G
Guest
I have had two Seagate drives to fail within the past 3 months. I lost quite a bit of data and will look elsewhere for my storage needs. The Goflex 2tb and 3tb are not worth the money in my opinion. Make a backup of your backup.
Actually that name originated when IBM made the Deskstar HDD, before selling the business to Hitachi. Of course, now it's owned by WD.These results are just posted to help push the sales of Hitachi HD's. EVERY Hitachi Hd I ever used has failed on me within a yr. It's a reason those drives were called Deathstars instead of Deskstars.

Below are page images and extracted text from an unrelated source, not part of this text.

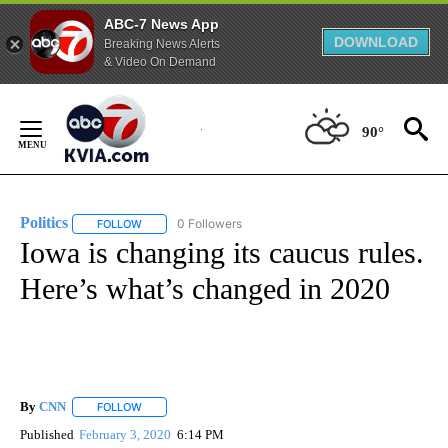
ABC-7 News App
DOWNLOAD
Breaking News Alerts
& Video On Demand
Skip
to
90°
Content
Politics
0 Followers
FOLLOW
FOLLOW "POLITICS" TO RECEIVE NOTIFICATIONS ABOUT 
Iowa is changing its caucus rules.
Here’s what’s changed in 2020
By
CNN
FOLLOW
FOLLOW "" TO RECEIVE NOTIFICATIONS ABOUT NEW PAGE
Published
February 3, 2020
6:14 PM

I totally agree with your assessment. What the failure were and Clifford's statement that knowledge of the operating environment would also be helpful would have rounded out this "research" to the point where it's scientific merit would have been better than what the "story" contains. However, without these crucial pieces of information, this story is, as you say, anecdotal at best.Several years ago we had a thread that stated "heat was a primary destroyed of HDDs. And may I add, that it wasn't as much heat as you'd think it would take to do it.
This thread is pointless for one very simply reason, nobody at home likely has a commercial environment the stresses their drives to the levels used as examples in this press release.
But, more importantly, it doesn't say WHY the drives failed.
That relegates it to useless, anecdotal banter.
For example, lets say Seagate's drives failed because the spindle bearings wore out. Let's say that WD's drives, failed because of head contact with the platters.
With that information at hand, at least an attempted appeal could by made to the manufacturers, to shore up the frailties.